::: SUPPLIED MATERIAL :::

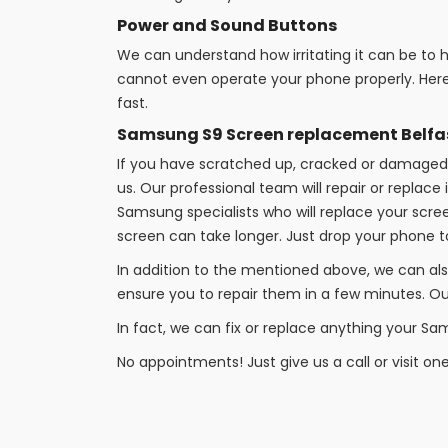
Power and Sound Buttons
We can understand how irritating it can be to
cannot even operate your phone properly. Here
fast.
Samsung S9 Screen replacement Belfa
If you have scratched up, cracked or damaged 
us. Our professional team will repair or replac
Samsung specialists who will replace your scre
screen can take longer. Just drop your phone
In addition to the mentioned above, we can als
ensure you to repair them in a few minutes. Our
In fact, we can fix or replace anything your Sa
No appointments! Just give us a call or visit on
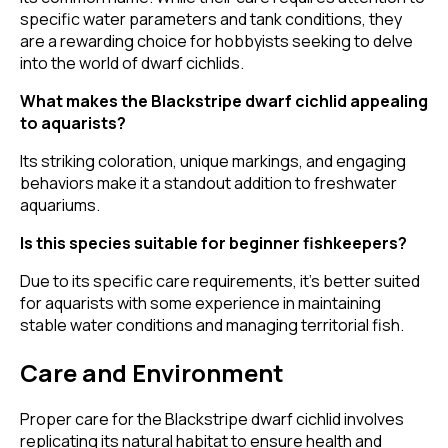
specific water parameters and tank conditions, they
are a rewarding choice for hobbyists seeking to delve
into the world of dwarf cichlids.
What makes the Blackstripe dwarf cichlid appealing
to aquarists?
Its striking coloration, unique markings, and engaging
behaviors make it a standout addition to freshwater
aquariums.
Is this species suitable for beginner fishkeepers?
Due to its specific care requirements, it's better suited
for aquarists with some experience in maintaining
stable water conditions and managing territorial fish.
Care and Environment
Proper care for the Blackstripe dwarf cichlid involves
replicating its natural habitat to ensure health and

:::

WHAT IS NEEDED: Exactly as written, give again every line from the one containing "are a rewarding" through the last line of the material above, and no other lines.

RESPONSE:
are a rewarding choice for hobbyists seeking to delve
into the world of dwarf cichlids.
What makes the Blackstripe dwarf cichlid appealing
to aquarists?
Its striking coloration, unique markings, and engaging
behaviors make it a standout addition to freshwater
aquariums.
Is this species suitable for beginner fishkeepers?
Due to its specific care requirements, it's better suited
for aquarists with some experience in maintaining
stable water conditions and managing territorial fish.
Care and Environment
Proper care for the Blackstripe dwarf cichlid involves
replicating its natural habitat to ensure health and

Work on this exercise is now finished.